Women still lag behind men in educational attainment. The report shows that women are more likely to be in the health care field and less likely to be in fields like engineering. And women are likely to be paid less than men with similar educational achievements and job duties. I thought it was especially interesting that this HRSA data showed that non-Hispanic, American Indian women are the most likely to live in a rural setting. That is not a surprise especially if most of this demographic is still living on Native reservations. Women veterans are more likely to live in poverty than their male counterparts. Men lead women in illicit drug use. Non-Hispanic White and non-Hispanic mixed lead in illicit drug use when the data is disaggregated by race. Females still lead in Life-Expectancy by a 5% lead over males. Hispanic females live the longest.

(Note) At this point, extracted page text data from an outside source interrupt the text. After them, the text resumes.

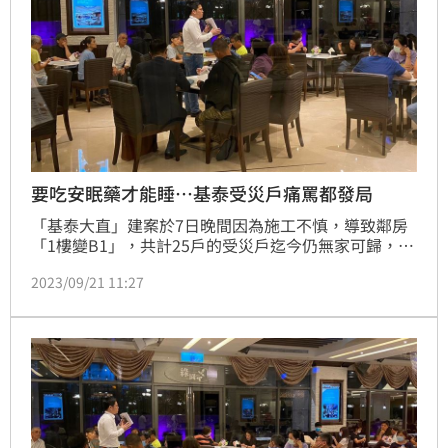
要吃安眠藥才能睡…基泰受災戶痛罵都發局
「基泰大直」建案於7日晚間因為施工不慎，導致鄰房
「1樓變B1」，共計25戶的受災戶迄今仍無家可歸，只
能暫住在飯店。今（21）日台北市法務局局長「連堂
2023/09/21 11:27
凱」與受災戶針對「給予受災戶物品損害賠償新台幣50
萬元」開會，一樓受災戶左先生直言「我的需求沒有被
滿足」，痛批今天應該是都發局局長要出席會議。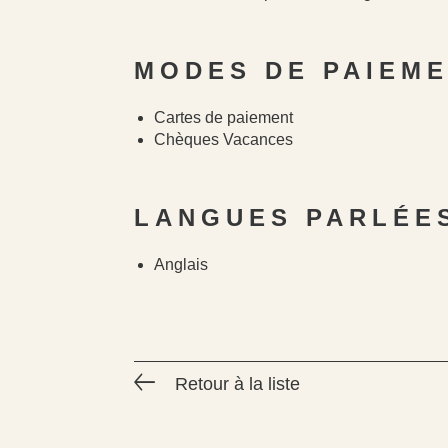
MODES DE PAIEM
Cartes de paiement
Chèques Vacances
LANGUES PARLÉE
Anglais
Retour à la liste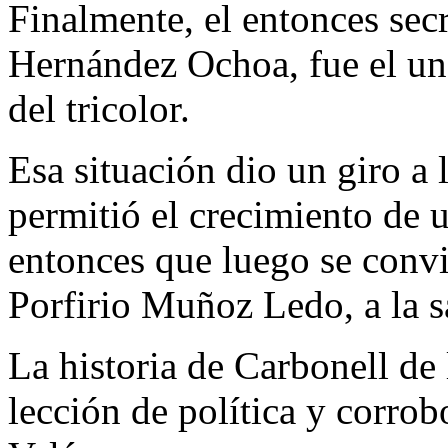
Finalmente, el entonces secr
Hernández Ochoa, fue el ung
del tricolor.
Esa situación dio un giro a 
permitió el crecimiento de 
entonces que luego se convir
Porfirio Muñoz Ledo, a la s
La historia de Carbonell de
lección de política y corrob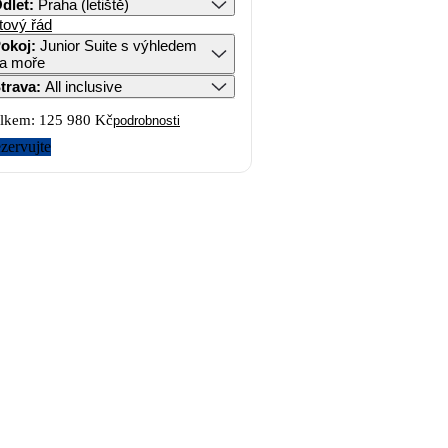
dlet
:
Praha (letiště)
tový řád
okoj
:
Junior Suite s výhledem
a moře
trava
:
All inclusive
lkem:
125 980 Kč
podrobnosti
zervujte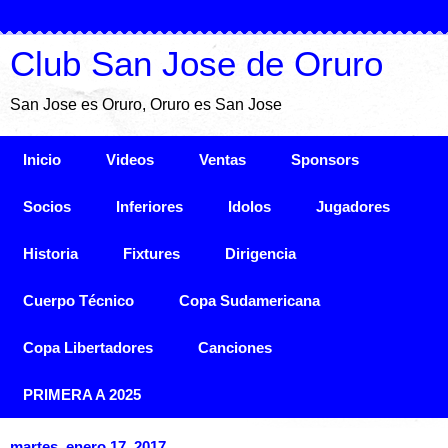
Club San Jose de Oruro
San Jose es Oruro, Oruro es San Jose
Inicio
Videos
Ventas
Sponsors
Socios
Inferiores
Idolos
Jugadores
Historia
Fixtures
Dirigencia
Cuerpo Técnico
Copa Sudamericana
Copa Libertadores
Canciones
PRIMERA A 2025
martes, enero 17, 2017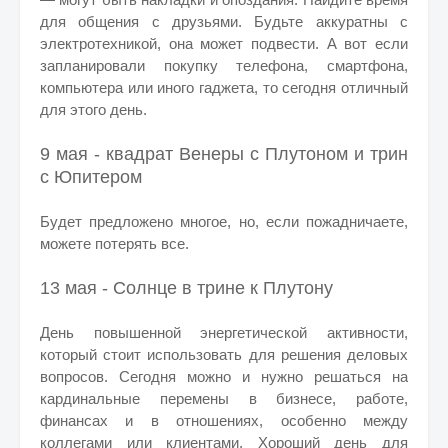
для общения с друзьями. Будьте аккуратны с
электротехникой, она может подвести. А вот если
запланировали покупку телефона, смартфона,
компьютера или иного гаджета, то сегодня отличный
для этого день.
9 мая - квадрат Венеры с Плутоном и трин
с Юпитером
Будет предложено многое, но, если пожадничаете,
можете потерять все.
13 мая - Солнце в трине к Плутону
День повышенной энергетической активности,
который стоит использовать для решения деловых
вопросов. Сегодня можно и нужно решаться на
кардинальные перемены в бизнесе, работе,
финансах и в отношениях, особенно между
коллегами или клиентами. Хороший день для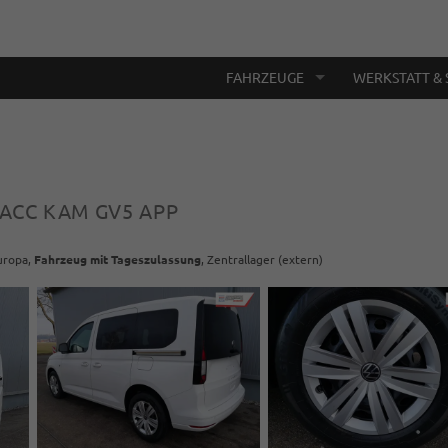
FAHRZEUGE
WERKSTATT & 
I ACC KAM GV5 APP
Europa,
Fahrzeug mit Tageszulassung
, Zentrallager (extern)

The report from HRSA on Women’s Health is extensive. The graphs are easy to read. The interpretation is well-written, and I think it's important information for us to know as we set priorities in programming in Extension. Health is one of the Five Grand Challenges. We need healthy women to build healthy communities. Women are an important part of the equation of developing of tomorrow’s leaders. A healthy community is one strong in vitality. We need healthy women for that. Optimal health depends on a safe and secure Global Food System. Abundant water to grow food is important in both rural and urban communities. It is all in the report, Women’s Health USA, 2013.